What you have to do:
Copy nothing but the lines below, from the one with "方法，可分享給學生相關技巧 ，日常也會指導" through the one with "092-561-2718", exactly as written; no pictures should appear.

BEGIN

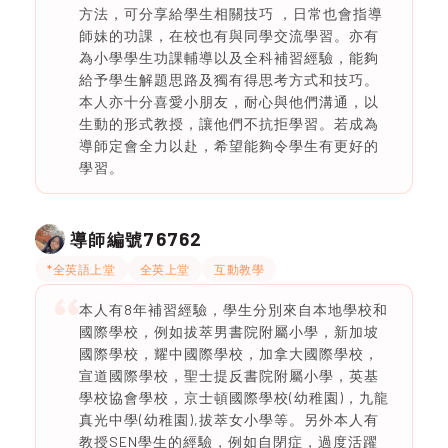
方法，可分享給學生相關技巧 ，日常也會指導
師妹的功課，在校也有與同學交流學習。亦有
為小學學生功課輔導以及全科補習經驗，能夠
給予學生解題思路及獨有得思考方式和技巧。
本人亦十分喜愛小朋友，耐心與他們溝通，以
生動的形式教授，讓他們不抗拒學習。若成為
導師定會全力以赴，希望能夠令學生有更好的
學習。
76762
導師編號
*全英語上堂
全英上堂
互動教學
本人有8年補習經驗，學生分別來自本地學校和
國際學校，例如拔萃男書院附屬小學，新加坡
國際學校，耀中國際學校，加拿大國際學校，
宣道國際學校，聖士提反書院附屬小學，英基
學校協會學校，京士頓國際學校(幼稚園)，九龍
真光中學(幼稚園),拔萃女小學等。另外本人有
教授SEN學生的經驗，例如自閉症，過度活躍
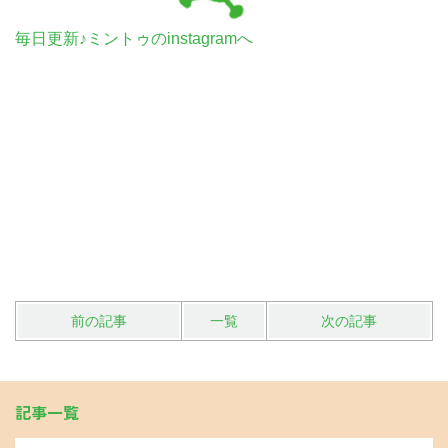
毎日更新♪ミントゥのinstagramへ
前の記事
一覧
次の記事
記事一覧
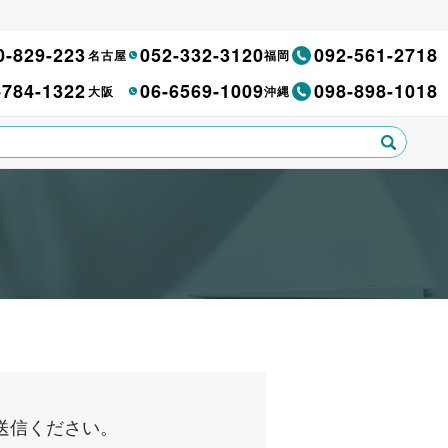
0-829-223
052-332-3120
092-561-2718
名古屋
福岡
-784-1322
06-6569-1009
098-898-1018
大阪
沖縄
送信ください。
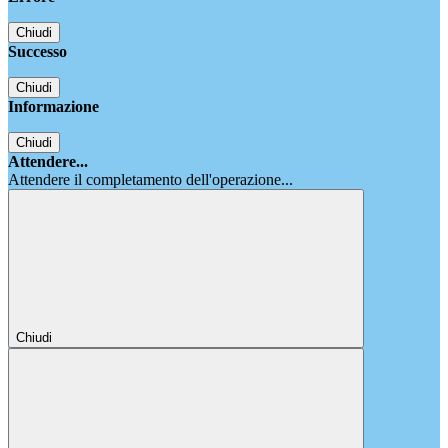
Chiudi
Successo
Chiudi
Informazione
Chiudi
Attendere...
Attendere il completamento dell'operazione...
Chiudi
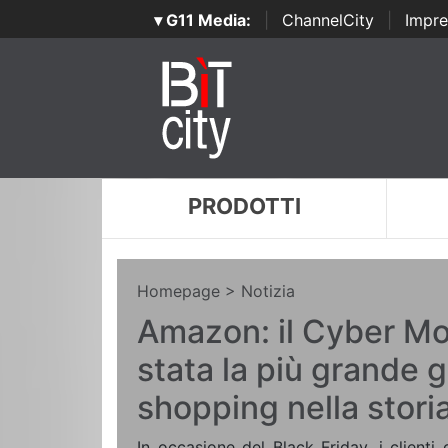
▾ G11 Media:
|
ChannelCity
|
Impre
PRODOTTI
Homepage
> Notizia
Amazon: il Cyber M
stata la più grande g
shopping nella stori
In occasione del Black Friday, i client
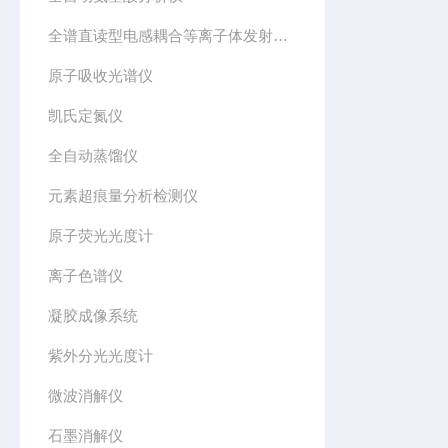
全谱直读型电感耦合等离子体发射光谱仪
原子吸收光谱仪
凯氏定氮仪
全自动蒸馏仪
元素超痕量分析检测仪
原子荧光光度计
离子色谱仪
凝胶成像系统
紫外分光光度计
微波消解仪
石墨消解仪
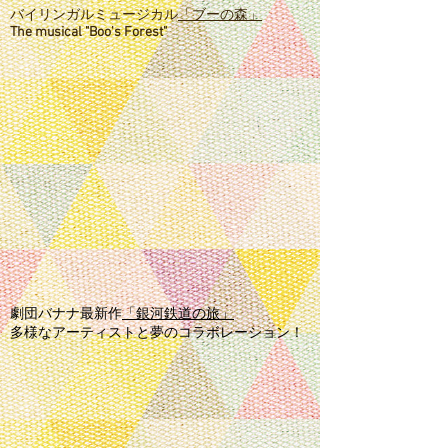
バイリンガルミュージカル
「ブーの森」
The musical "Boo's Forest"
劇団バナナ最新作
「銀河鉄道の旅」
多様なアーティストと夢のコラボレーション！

END
BEGIN

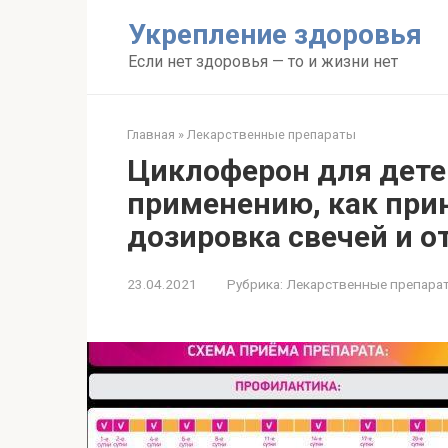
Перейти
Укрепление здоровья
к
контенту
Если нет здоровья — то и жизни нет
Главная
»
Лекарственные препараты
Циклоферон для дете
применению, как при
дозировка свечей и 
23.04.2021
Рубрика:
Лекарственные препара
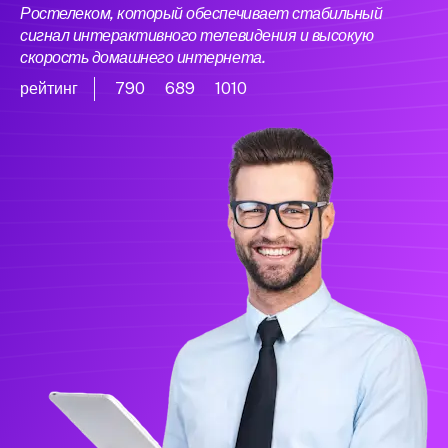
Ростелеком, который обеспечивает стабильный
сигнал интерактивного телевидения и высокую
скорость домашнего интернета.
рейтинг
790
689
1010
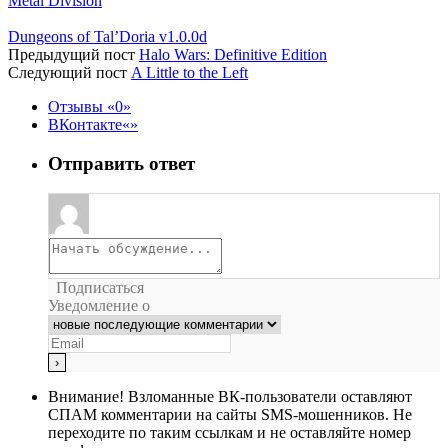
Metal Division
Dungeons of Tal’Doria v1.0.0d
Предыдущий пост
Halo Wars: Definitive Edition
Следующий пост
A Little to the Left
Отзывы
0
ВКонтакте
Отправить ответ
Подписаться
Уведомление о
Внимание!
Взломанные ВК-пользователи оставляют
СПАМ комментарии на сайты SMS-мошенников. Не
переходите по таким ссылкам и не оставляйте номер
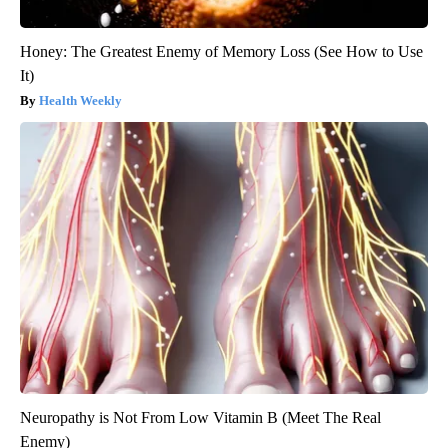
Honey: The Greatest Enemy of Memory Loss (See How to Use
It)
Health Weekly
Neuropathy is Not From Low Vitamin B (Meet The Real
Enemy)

END
BEGIN

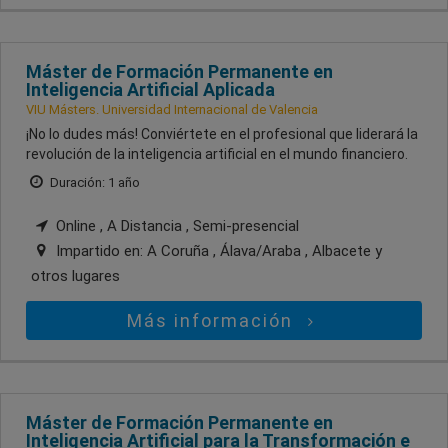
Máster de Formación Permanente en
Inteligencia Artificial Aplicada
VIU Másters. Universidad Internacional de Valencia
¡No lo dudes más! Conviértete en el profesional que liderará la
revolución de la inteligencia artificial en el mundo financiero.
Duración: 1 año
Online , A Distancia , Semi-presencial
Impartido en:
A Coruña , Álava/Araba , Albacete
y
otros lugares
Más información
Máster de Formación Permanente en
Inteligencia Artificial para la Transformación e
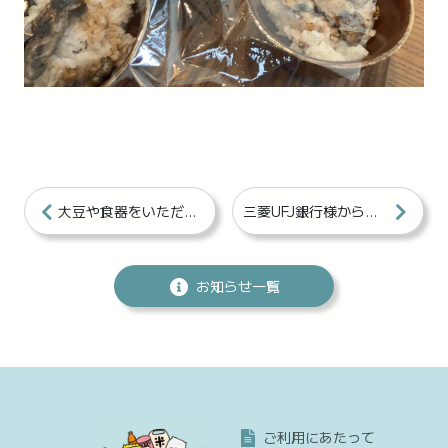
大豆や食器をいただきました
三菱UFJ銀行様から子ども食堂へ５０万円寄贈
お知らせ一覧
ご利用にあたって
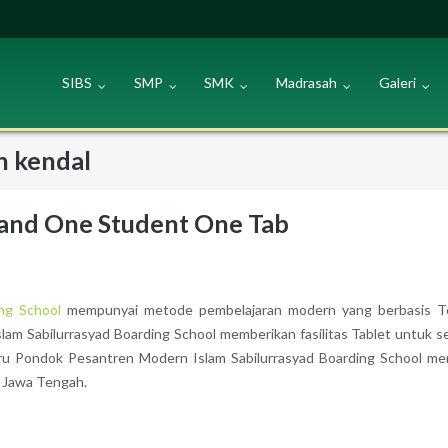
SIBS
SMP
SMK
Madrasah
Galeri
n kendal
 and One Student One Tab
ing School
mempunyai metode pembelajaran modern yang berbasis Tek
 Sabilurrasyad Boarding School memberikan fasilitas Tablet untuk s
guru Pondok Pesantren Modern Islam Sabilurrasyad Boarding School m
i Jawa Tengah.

END

Exercise solution:
方法，可分享給學生相關技巧 ，日常也會指導
師妹的功課，在校也有與同學交流學習。亦有
為小學學生功課輔導以及全科補習經驗，能夠
給予學生解題思路及獨有得思考方式和技巧。
本人亦十分喜愛小朋友，耐心與他們溝通，以
生動的形式教授，讓他們不抗拒學習。若成為
導師定會全力以赴，希望能夠令學生有更好的
學習。
76762
導師編號
*全英語上堂
全英上堂
互動教學
本人有8年補習經驗，學生分別來自本地學校和
國際學校，例如拔萃男書院附屬小學，新加坡
國際學校，耀中國際學校，加拿大國際學校，
宣道國際學校，聖士提反書院附屬小學，英基
學校協會學校，京士頓國際學校(幼稚園)，九龍
真光中學(幼稚園),拔萃女小學等。另外本人有
教授SEN學生的經驗，例如自閉症，過度活躍
毎日更新♪ミントゥのinstagramへ
前の記事
一覧
次の記事
記事一覧
0-829-223
052-332-3120
092-561-2718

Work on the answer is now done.